Closed abieler closed 7 years ago
I like it on first glance. what happens if some element is NA
? does it error or does it propagate?
at the moment it errors at convert(). i planned on putting in a fallback that works on dataarrays directly if the column has NAs though.
I think the most neutral solution for NA
is that it just propagates. If a column contains NA then the resulting column is all NA
. This way a user is made aware that NA
have to be dealt with before centering
Not sure I understand this correctly.. This would mean all data in columns containing NAs is replaced with NAs, hence the data is lost?
Yes, since mean(...)
of a vector containing NA
is in turnNA
, and multiplying any number with NA
is also NA
, I would assume to end up with a column of NA
s if I don't pay attention to missing data
hmm... I could see myself in a mentally bad place in the middle of a long interactive session and then losing data because I forgot to take care of an NA :) What about skipping the column and a warn message to take care of NAs before rescaling?
I like it. The important thing to me is that NA
aren't silently ignored
OK good. I ll implement it that way and add some tests later on tonight
Thanks for working on this, by the way. This will be a really nice contribution
Do you feel it would be worth giving the user a choice for the rescaled column types? I dont think this is necessary as they probably convert the DataFrame to a matrix before feeding it to an ML algorithm. At this point the user can still modify the type.
You also mention a future MLPreprocessing package in the issues. I guess the feature scaling would be part of this. Have you put any more thought into this?
Very nice.
I dont think this is necessary as they probably convert the DataFrame to a matrix before feeding it to an ML algorithm.
I agree
You also mention a future MLPreprocessing package in the issues. I guess the feature scaling would be part of this. Have you put any more thought into this?
Yes. Well the code would move there basically. I did a similar thing with MLDataPattern. I don't think I'll get to this soon as other things are higher priority, but once I do I'll be sure to contact original authors. The approach I took with MLDataPattern is that I flag the authors of some functionality as the author of the commits that move that code
Do you consider this merge ready? because then I'll set some time aside soon to review this one last time to merge it
yes. merge ready for me.
Thanks!
I was thinking about working on the FeatureNormalizer() next. Including some other scaling types such as unit range and clipping. Say having: StandardScaler() UnitRangeScaler() -> pick range [lower, upper] to be scaled to ClippingScaler() -> clip data lower or higher than a threshold
where StandardScaler() is what FeatureNormalizer() is now. Sounds reasonable?
Sounds great! Is working on preprocessing of general interest to you? You know we could create the new package JuliaML/MLPreprocessing.jl together if you are interested in being a part of it.

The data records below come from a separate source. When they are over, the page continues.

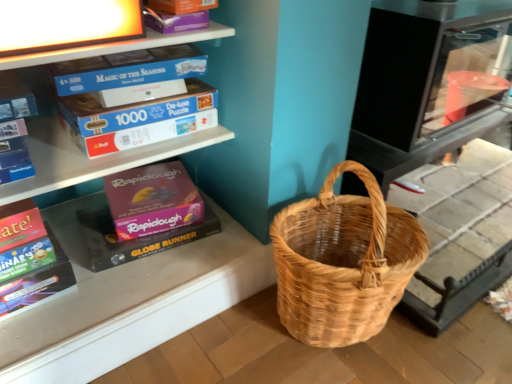 What do you see at coordinates (30, 260) in the screenshot? This screenshot has width=512, height=384. I see `multicolored cardboard book at lower left` at bounding box center [30, 260].

Describe the element at coordinates (343, 262) in the screenshot. The height and width of the screenshot is (384, 512). I see `natural woven picnic basket at lower right` at that location.

Where is `multicolored cardboard book at lower left`? The image size is (512, 384). multicolored cardboard book at lower left is located at coordinates (30, 260).

Could you tell me if multicolored cardboard book at lower left is facing natural woven picnic basket at lower right?

No, multicolored cardboard book at lower left is not facing towards natural woven picnic basket at lower right.

From the image's perspective, which object appears higher, multicolored cardboard book at lower left or natural woven picnic basket at lower right?

multicolored cardboard book at lower left.

Where is `paperback book that is above the natural woven picnic basket at lower right (from a real-world perspective)`? paperback book that is above the natural woven picnic basket at lower right (from a real-world perspective) is located at coordinates (30, 260).

Is multicolored cardboard book at lower left taller or shorter than natural woven picnic basket at lower right?

In the image, multicolored cardboard book at lower left appears to be shorter than natural woven picnic basket at lower right.

How different are the orientations of natural woven picnic basket at lower right and white cardboard puzzle boxes at upper left in degrees?

natural woven picnic basket at lower right and white cardboard puzzle boxes at upper left are facing 5.84 degrees away from each other.

Is natural woven picnic basket at lower right wider than white cardboard puzzle boxes at upper left?

Incorrect, the width of natural woven picnic basket at lower right does not surpass that of white cardboard puzzle boxes at upper left.

Is natural woven picnic basket at lower right looking in the opposite direction of white cardboard puzzle boxes at upper left?

Correct, natural woven picnic basket at lower right is looking away from white cardboard puzzle boxes at upper left.

Does point (338, 279) come in front of point (162, 39)?

Yes.

From a real-world perspective, which is physically above, multicolored cardboard book at lower left or white cardboard puzzle boxes at upper left?

From a 3D spatial view, white cardboard puzzle boxes at upper left is above.

In terms of width, does multicolored cardboard book at lower left look wider or thinner when compared to white cardboard puzzle boxes at upper left?

Clearly, multicolored cardboard book at lower left has less width compared to white cardboard puzzle boxes at upper left.

How distant is multicolored cardboard book at lower left from white cardboard puzzle boxes at upper left?

7.76 inches.

Is multicolored cardboard book at lower left beside white cardboard puzzle boxes at upper left?

No.

Find the location of a particular element. paperback book above the natural woven picnic basket at lower right (from a real-world perspective) is located at coordinates (30, 260).

Can you confirm if natural woven picnic basket at lower right is wider than multicolored cardboard book at lower left?

Correct, the width of natural woven picnic basket at lower right exceeds that of multicolored cardboard book at lower left.

Which of these two, natural woven picnic basket at lower right or multicolored cardboard book at lower left, stands shorter?

With less height is multicolored cardboard book at lower left.

Which is in front, natural woven picnic basket at lower right or multicolored cardboard book at lower left?

natural woven picnic basket at lower right.

From the image's perspective, relative to multicolored cardboard book at lower left, is white cardboard puzzle boxes at upper left above or below?

white cardboard puzzle boxes at upper left is above multicolored cardboard book at lower left.

Which is more to the right, white cardboard puzzle boxes at upper left or multicolored cardboard book at lower left?

white cardboard puzzle boxes at upper left.

In the scene shown: Would you say white cardboard puzzle boxes at upper left is inside or outside multicolored cardboard book at lower left?

white cardboard puzzle boxes at upper left is located beyond the bounds of multicolored cardboard book at lower left.

Is white cardboard puzzle boxes at upper left to the left or to the right of natural woven picnic basket at lower right in the image?

white cardboard puzzle boxes at upper left is positioned on natural woven picnic basket at lower right's left side.

Does white cardboard puzzle boxes at upper left have a smaller size compared to natural woven picnic basket at lower right?

Yes.

How many degrees apart are the facing directions of white cardboard puzzle boxes at upper left and natural woven picnic basket at lower right?

white cardboard puzzle boxes at upper left and natural woven picnic basket at lower right are facing 5.84 degrees away from each other.

From a real-world perspective, is white cardboard puzzle boxes at upper left beneath natural woven picnic basket at lower right?

No.

Where is `paperback book above the natural woven picnic basket at lower right (from a real-world perspective)`? This screenshot has height=384, width=512. paperback book above the natural woven picnic basket at lower right (from a real-world perspective) is located at coordinates (30, 260).

This screenshot has width=512, height=384. Find the location of `shelf that appears on the left of natural woven picnic basket at lower right`. shelf that appears on the left of natural woven picnic basket at lower right is located at coordinates (90, 159).

Which object lies nearer to the anchor point white cardboard puzzle boxes at upper left, multicolored cardboard book at lower left or natural woven picnic basket at lower right?

multicolored cardboard book at lower left is positioned closer to the anchor white cardboard puzzle boxes at upper left.

From the image, which object appears to be farther from white cardboard puzzle boxes at upper left, natural woven picnic basket at lower right or multicolored cardboard book at lower left?

natural woven picnic basket at lower right lies further to white cardboard puzzle boxes at upper left than the other object.

Looking at the image, which one is located closer to natural woven picnic basket at lower right, white cardboard puzzle boxes at upper left or multicolored cardboard book at lower left?

The object closer to natural woven picnic basket at lower right is white cardboard puzzle boxes at upper left.

Estimate the real-world distances between objects in this image. Which object is closer to natural woven picnic basket at lower right, multicolored cardboard book at lower left or white cardboard puzzle boxes at upper left?

Based on the image, white cardboard puzzle boxes at upper left appears to be nearer to natural woven picnic basket at lower right.

Estimate the real-world distances between objects in this image. Which object is further from multicolored cardboard book at lower left, natural woven picnic basket at lower right or white cardboard puzzle boxes at upper left?

natural woven picnic basket at lower right is further to multicolored cardboard book at lower left.

Based on their spatial positions, is white cardboard puzzle boxes at upper left or natural woven picnic basket at lower right further from multicolored cardboard book at lower left?

natural woven picnic basket at lower right.

You are a GUI agent. You are given a task and a screenshot of the screen. Output one action in this format:
    pyautogui.click(x=<x>, y=<y>)
    Task: Click on the shelf between multicolored cardboard book at lower left and natural woven picnic basket at lower right
    The width and height of the screenshot is (512, 384).
    Given the screenshot: What is the action you would take?
    pyautogui.click(x=90, y=159) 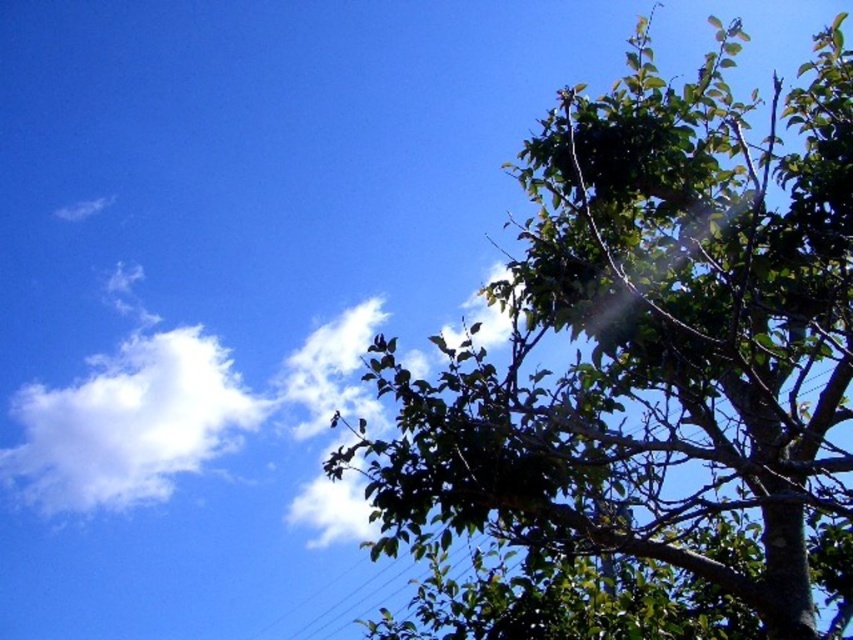 You are standing in the middle of the scene and want to walk towards the nearest point between point (611,179) and point (32,412). Which point should you head towards first?

Point (611,179) is closer to the viewer than point (32,412), so you should head towards point (611,179) first. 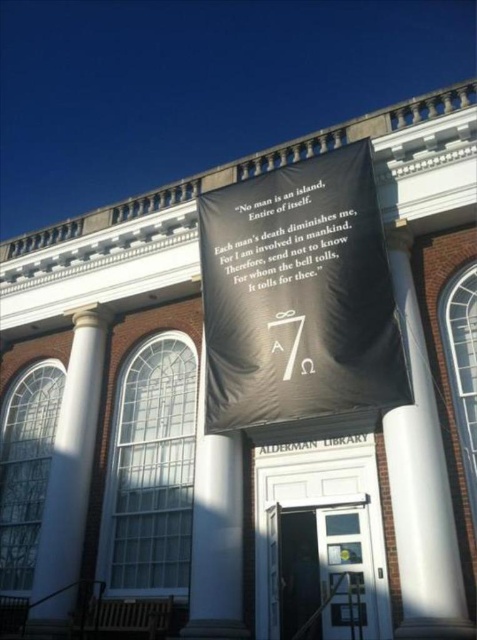 Question: Among these objects, which one is nearest to the camera?

Choices:
 (A) white marble pillar at center
 (B) black fabric banner at center
 (C) white smooth column at left
 (D) white smooth column at center

Answer: (D)

Question: Estimate the real-world distances between objects in this image. Which object is closer to the black fabric banner at center?

Choices:
 (A) white smooth column at center
 (B) black paper banner at center
 (C) white marble pillar at center

Answer: (B)

Question: Considering the relative positions of white smooth column at center and black paper banner at center in the image provided, where is white smooth column at center located with respect to black paper banner at center?

Choices:
 (A) right
 (B) left

Answer: (A)

Question: Does white smooth column at left have a larger size compared to white marble pillar at center?

Choices:
 (A) yes
 (B) no

Answer: (A)

Question: Based on their relative distances, which object is farther from the black paper banner at center?

Choices:
 (A) white marble pillar at center
 (B) black fabric banner at center
 (C) white smooth column at center

Answer: (A)

Question: Does black fabric banner at center have a greater width compared to white marble pillar at center?

Choices:
 (A) yes
 (B) no

Answer: (A) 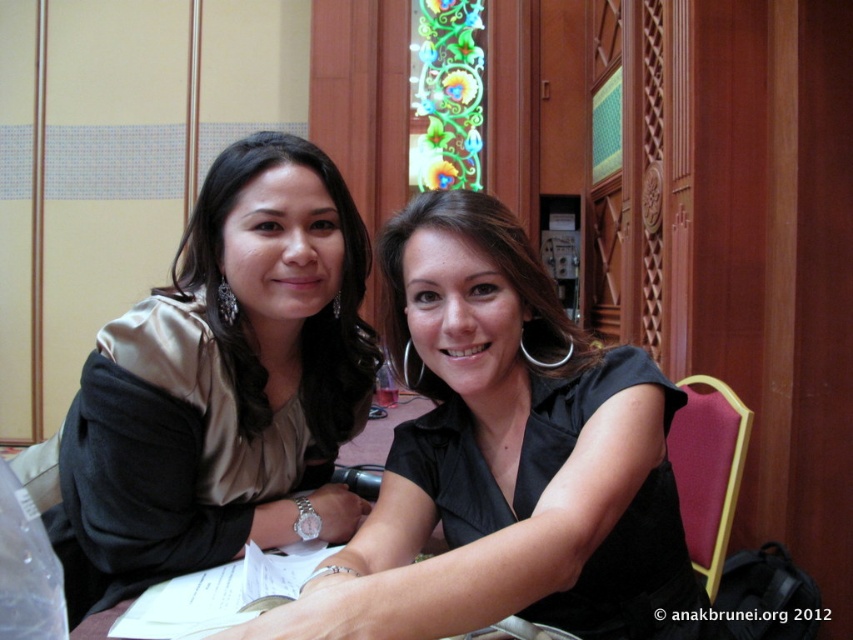 You are taking a photo of the scene and want to ensure both the matte gold blouse at left and the stained glass window at upper center are in focus. Which object should you focus on first to ensure the other remains sharp?

You should focus on the stained glass window at upper center first because it is farther away from the viewer than the matte gold blouse at left, so focusing on the farther object will keep both in focus.

You are a photographer setting up for a shoot in this room. You want to ensure the matte gold blouse at left and the stained glass window at upper center are both visible in the frame. Based on their positions, which object should you position closer to the left side of the camera frame?

The matte gold blouse at left is to the left of the stained glass window at upper center, so you should position the matte gold blouse at left closer to the left side of the camera frame. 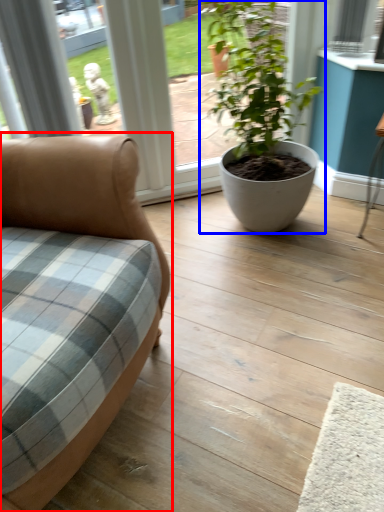 Question: Which of the following is the closest to the observer, studio couch (highlighted by a red box) or houseplant (highlighted by a blue box)?

Choices:
 (A) studio couch
 (B) houseplant

Answer: (A) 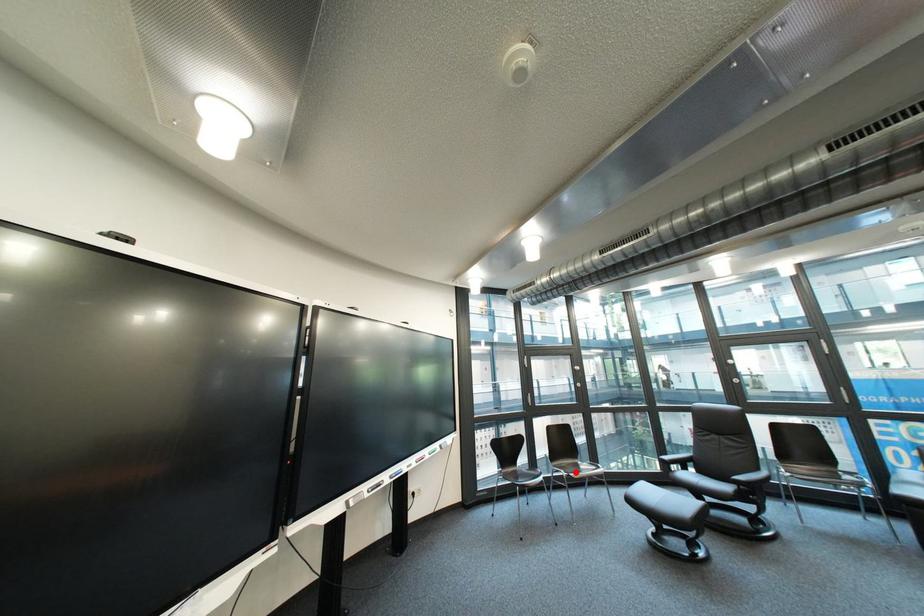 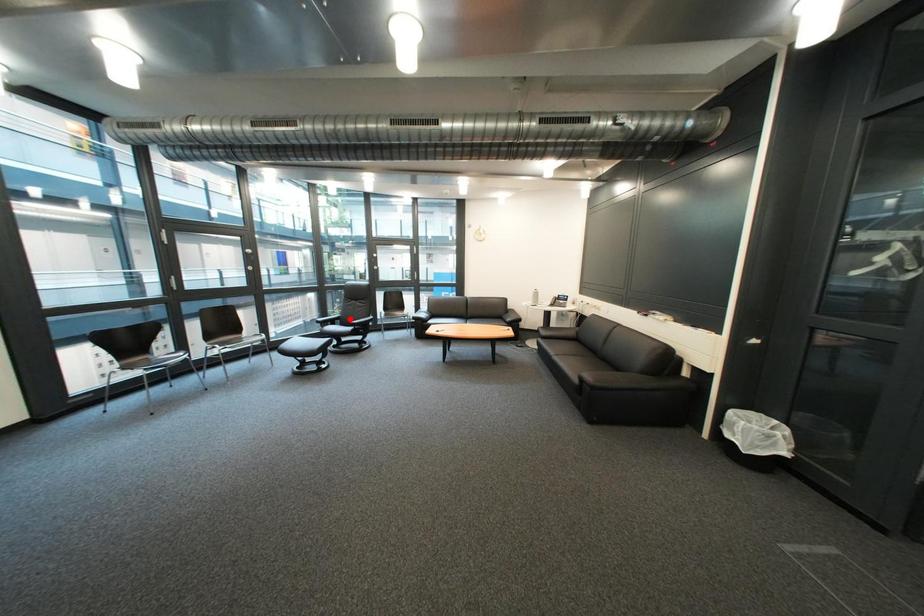 Looking at this image, I am providing you with two images of the same scene from different viewpoints. A red point is marked on the first image and another point is marked on the second image. Is the marked point in image1 the same physical position as the marked point in image2?

No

No pressure though, I am also happy with the current mode.
That does sound interesting! I would need some guidance though... My primary interest is using Julia to do ML :) So whatever helps improving that I'm happy to work on.
That does sound interesting! I would need some guidance though
Sure, I'd love to work together on that. I'll write something up as soon as I find some time. Looking forward to it
I created https://github.com/JuliaML/MLPreprocessing.jl and invited you as collaborator. Let's continue the discussion over there.
I was thinking about working on the FeatureNormalizer() next. Including some other scaling types such as unit range and clipping. Say having: StandardScaler() UnitRangeScaler() -> pick range [lower, upper] to be scaled to ClippingScaler() -> clip data lower or higher than a threshold where StandardScaler() is what FeatureNormalizer() is now. Sounds reasonable?
This would be a fantastic next step (and solve #27 )
Looks like the most performant way is to convert dataframe columns to dense arrays, compute the changes on those and assign them back to the dataframe. Benchmarks within ~30% of pure dense matrix in terms of cpu time. The flip side is that this allocates a new vector for every column, even for float types. Currently non numeric columns are simply skipped.